Rypien was born in Blairmore, Alberta, a community within the municipality of Crowsnest Pass, Alberta on May 16, 1984. Throughout his career, Rypien earned a reputation as a tough and hardworking player. With the Canucks, he was a fourth-line forward, providing energy with his speed on the forecheck, aggression and fighting abilities – attributes that made him a fan favourite throughout his junior and professional career, but also contributed to his injury troubles.
Struggling with clinical depression throughout his career, Rypien's mental health was eventually made known to the Vancouver Canucks organization during their 2008 training camp; the team consequently coordinated his treatment for the remainder of his tenure with the team. Among his teammates, Canucks defenceman Kevin Bieksa was the first Rypien confided in regarding his depression.
A month-and-a-half after signing with the Winnipeg Jets, a family member found Rypien dead in his Crowsnest Pass, Alberta, home on August 15, 2011. The cause of death was confirmed as suicide. Following his death, Heisinger told media that Rypien had been suffering from depression for more than ten years. Jason Jaffray, a former Moose and Canucks teammate who had also recently signed with Winnipeg, expressed surprise at Rypien's death, explaining that while he was aware of his mental health, he felt he was "a new man and...the happiest [he'd] ever seen him."

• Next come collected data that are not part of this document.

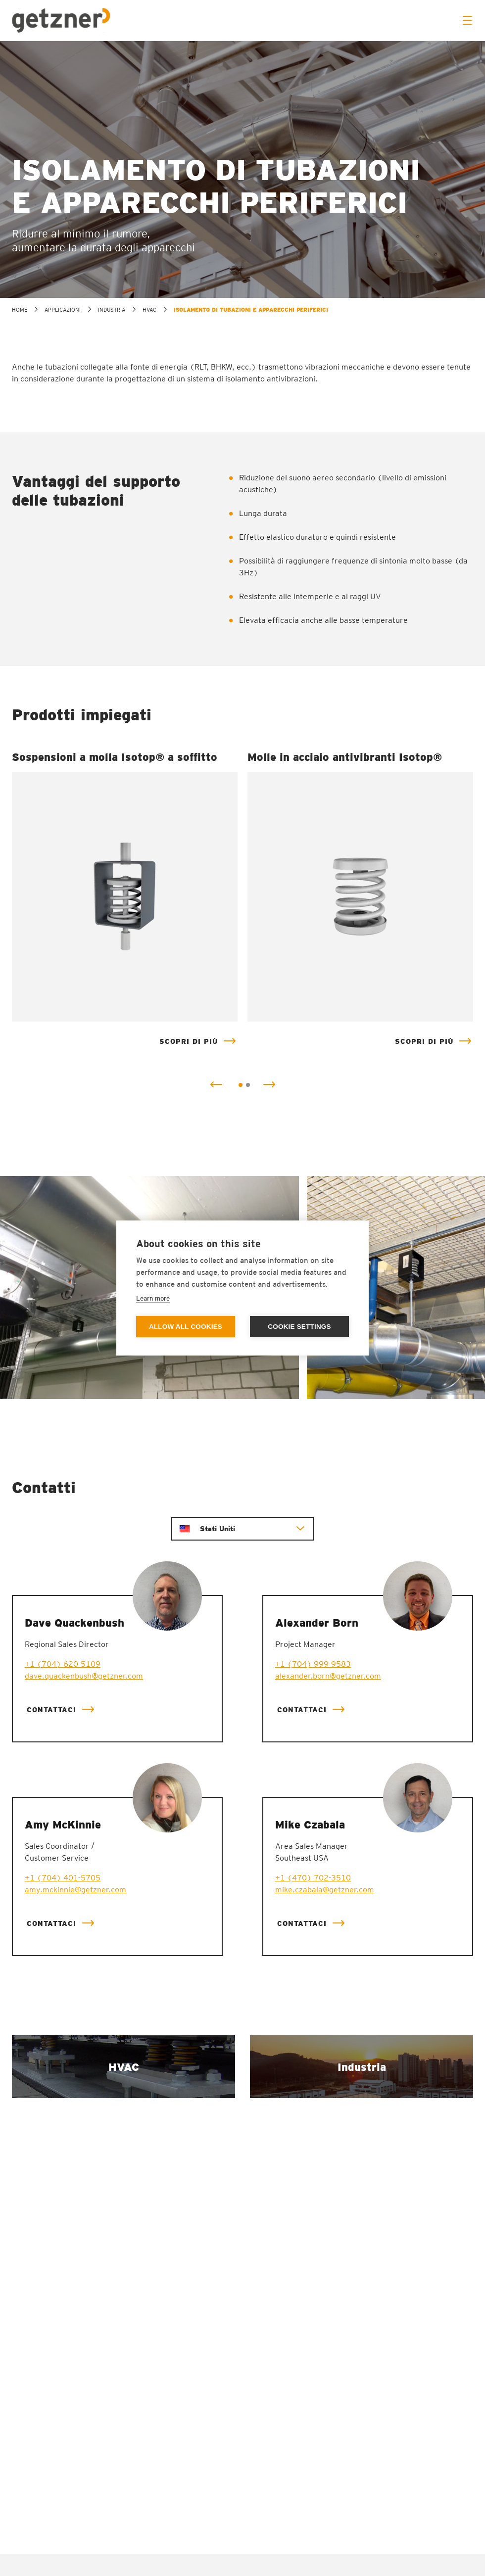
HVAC (149, 309)
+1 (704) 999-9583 (313, 1664)
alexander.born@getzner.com (328, 1676)
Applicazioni (63, 309)
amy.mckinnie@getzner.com (75, 1889)
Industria (111, 309)
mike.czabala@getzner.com (324, 1889)
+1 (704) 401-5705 (62, 1877)
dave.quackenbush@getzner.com (84, 1676)
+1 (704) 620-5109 (62, 1664)
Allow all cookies (185, 1327)
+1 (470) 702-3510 (313, 1877)
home (19, 309)
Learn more (153, 1298)
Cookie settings (299, 1327)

Several hours after his death was announced, Canucks fans began assembling a memorial outside of Rogers Arena. Rypien's memorial service was held at Alberta Stella Arena (where he had played his minor hockey) in Blairmore, Alberta, on August 20. Bieksa was on hand as one of the casket's pall bearers. He was one of numerous former teammates, general managers and figures from Rypien's hockey career in attendance. In the subsequent 2011–12 NHL season, the Canucks honoured Rypien with a ceremony prior to a home game against the New York Rangers on October 18.